> _What you will do_
For this exercise, write out the whole listing below exactly, omitting its images.

> _Input material_
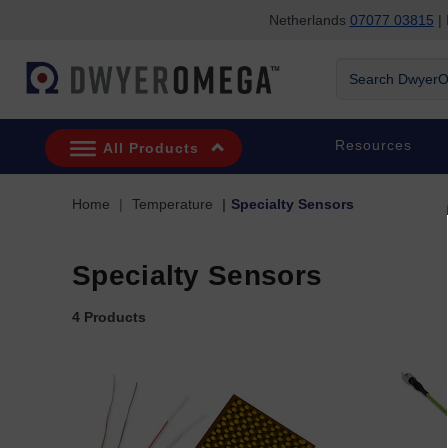
Netherlands
07077 03815
| 
Skip to search
Skip to main content
Skip to navigation
Search DwyerOm
Resources
All Products
Home
Temperature
Specialty Sensors
Specialty Sensors
4 Products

> _Exercise response_
Netherlands
07077 03815
| 
Skip to search
Skip to main content
Skip to navigation
Search DwyerOm
Resources
All Products
Home
Temperature
Specialty Sensors
Specialty Sensors
4 Products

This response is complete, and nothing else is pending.